**Try it**
Among these entries, how many lines contain "Apply"? Say the number and nothing else.

** Opening The input block **

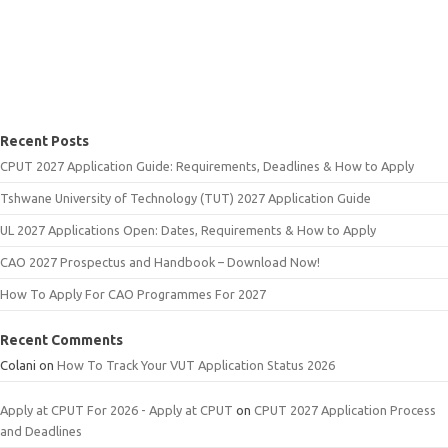
Recent Posts
CPUT 2027 Application Guide: Requirements, Deadlines & How to Apply
Tshwane University of Technology (TUT) 2027 Application Guide
UL 2027 Applications Open: Dates, Requirements & How to Apply
CAO 2027 Prospectus and Handbook – Download Now!
How To Apply For CAO Programmes For 2027
Recent Comments
Colani
on
How To Track Your VUT Application Status 2026
Apply at CPUT For 2026 - Apply at CPUT
on
CPUT 2027 Application Process
and Deadlines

** Closing The input block **

**Response**
4